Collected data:
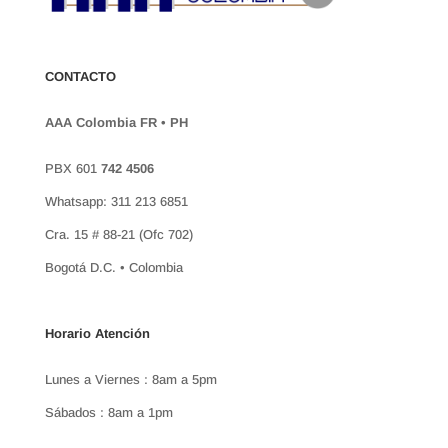
CONTACTO
AAA Colombia FR • PH
PBX 601
742 4506
Whatsapp: 311 213 6851
Cra. 15 # 88-21 (Ofc 702)
Bogotá D.C. • Colombia
Horario Atención
Lunes a Viernes : 8am a 5pm
Sábados : 8am a 1pm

* _What is expected_
The lines from the one containing "Horario Atención" through the end of the data are to be copied exactly, the first and last of them included.

* _Exercise solution_
Horario Atención
Lunes a Viernes : 8am a 5pm
Sábados : 8am a 1pm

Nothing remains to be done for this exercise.